The death sparked criticism from a judge who said there was a lack of risk assessment at the company following the “shocking and avoidable accident” which killed the 36-year-old man.
Kryzystof Sontowski was crushed between a lorry and the wall of a docking bay as workers manoeuvred it so that the rear of the vehicle was in in the correct position.
To get it into the exact position the 36-year-old had been jumping up and down on the back of the lorry in an attempt to get the dock leveller, which helps spread the weight of the vehicle, to properly line up.
The shipping company admitted to two breaches of the Health and Safety at Work Act and was today fined by Judge Francis Sheridan, sitting at Aylesbury Crown Court.
Judge Sheridan was critical of the fact that no risk assessments for what to do if the dock leveller was not in place properly.
He said: “Similar problems had occurred in the past and alarm bells should have been ringing.
“That is the central failing in this case. There was no way to deal with situations such as this.”
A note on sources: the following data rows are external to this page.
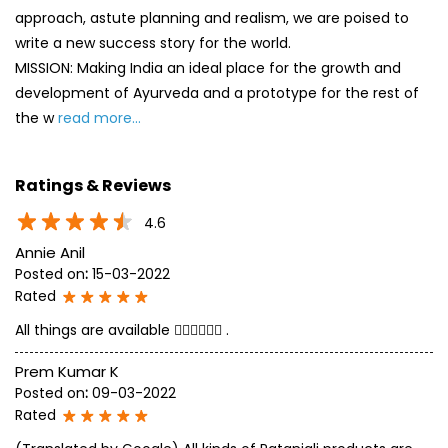
approach, astute planning and realism, we are poised to
write a new success story for the world.
MISSION: Making India an ideal place for the growth and
development of Ayurveda and a prototype for the rest of
the w
read more...
Ratings & Reviews
4.6
Annie Anil
Posted on
:
15-03-2022
Rated
All things are available 👍🏻👍🏻👍🏻 .
Prem Kumar K
Posted on
:
09-03-2022
Rated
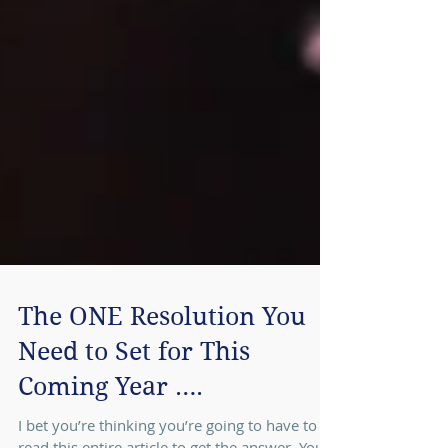
The ONE Resolution You
Need to Set for This
Coming Year ….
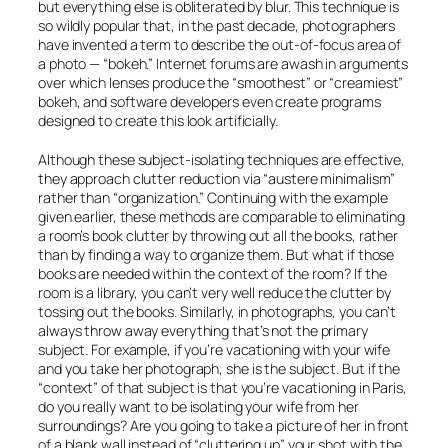
but everything else is obliterated by blur. This technique is
so wildly popular that, in the past decade, photographers
have invented a term to describe the out-of-focus area of
a photo — “bokeh.” Internet forums are awash in arguments
over which lenses produce the “smoothest” or “creamiest”
bokeh, and software developers even create programs
designed to create this look artificially.
Although these subject-isolating techniques are effective,
they approach clutter reduction via “austere minimalism”
rather than “organization.” Continuing with the example
given earlier, these methods are comparable to eliminating
a room’s book clutter by throwing out all the books, rather
than by finding a way to organize them. But what if those
books are needed within the context of the room? If the
room is a library, you can’t very well reduce the clutter by
tossing out the books. Similarly, in photographs, you can’t
always throw away everything that’s not the primary
subject. For example, if you’re vacationing with your wife
and you take her photograph, she is the subject. But if the
“context” of that subject is that you’re vacationing in Paris,
do you really want to be isolating your wife from her
surroundings? Are you going to take a picture of her in front
of a blank wall instead of “cluttering up” your shot with the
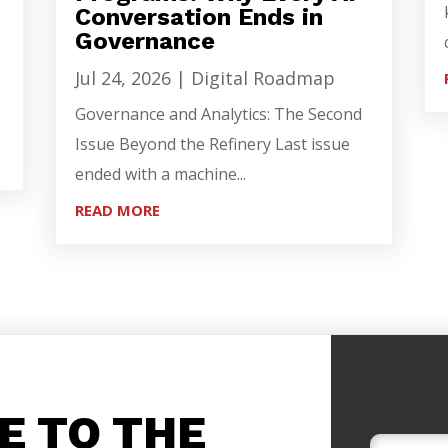
Conversation Ends in
Governance
Jul 24, 2026
|
Digital Roadmap
Governance and Analytics: The Second
Issue Beyond the Refinery Last issue
ended with a machine...
READ MORE
E TO THE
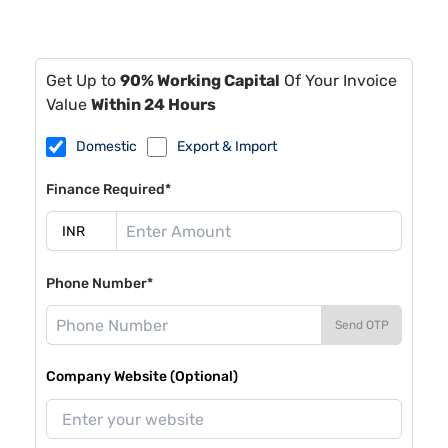
Get Up to
90% Working Capital
Of Your Invoice
Value
Within 24 Hours
Domestic
Export & Import
Finance Required*
Phone Number*
Send OTP
Company Website (Optional)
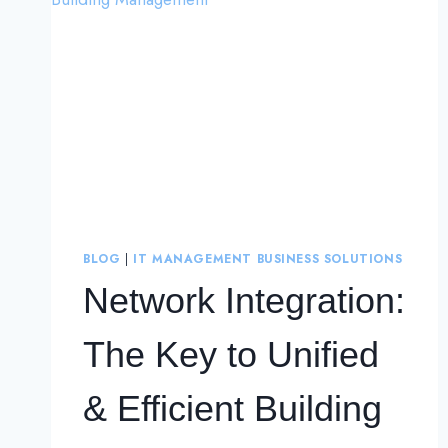
BLOG
|
IT MANAGEMENT BUSINESS SOLUTIONS
Network Integration:
The Key to Unified
& Efficient Building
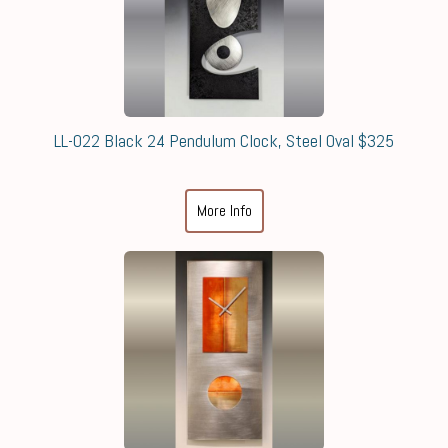
LL-022 Black 24 Pendulum Clock, Steel Oval $325
More Info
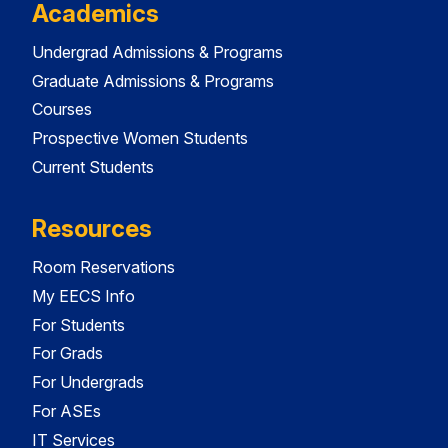
Academics
Undergrad Admissions & Programs
Graduate Admissions & Programs
Courses
Prospective Women Students
Current Students
Resources
Room Reservations
My EECS Info
For Students
For Grads
For Undergrads
For ASEs
IT Services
Police and an air ambulance were called to the depot at Snelshall on the morning of February 26, 2015, but Mr Sontowski was declared dead at the scene as a result of unsurvivable head injuries.
The driver of the lorry which was involved in the accident was rocking it back and forth as his colleague was jumping up and down when he became crushed between the lorry and a wall.
Judge Sheridan said: “Staff at the depot did what they could to help the driver, he is still recovering and still receiving counselling.
“Mr Sontowski jumped up and down on the back of the lorry to release the load.
“The accident occurred because there was no risk assessment done. It was wrong that the system had been allowed to develop.
“The alarm bells really really should have been ringing and not left to staff jumping up and down to right the equipment.
“This was a dreadful and avoidable accident.
“They communicated by looking at mirrors. There was no other way to communicate.”
However, the judge also praised the shipping firm for the fact that it paid all of the funeral costs for Mr Sontowski and allowed his colleagues the time off to go to the funeral.
Judge Sheridan praised DHL for their response to the matters, saying: “DHL have taken this matter extremely seriously and they understand fully their health and safety responsibility.
“This is the first major blot on their record and I hope their last,” he said.
“The company had a good record and has behaved properly to the family.
“They haven’t sought to save the chiefs by shooting the Indians.”
DHL were fined £2 million and ordered to pay £100,000 costs as a number of senior members of the company attended the hearing. The case was taken to court by Milton Keynes Borough Council’s Health and Safety department.
A civil suit brought by the family had been settled out of court.
A spokesman for DHL said today: “DHL takes its responsibilities as an employer extremely seriously. We accept the judge’s findings and the fine handed down.
“Once again we offer our sincere condolences to Mr Sontowski’s family and repeat that the safety of our colleagues and the public remains paramount to the company.”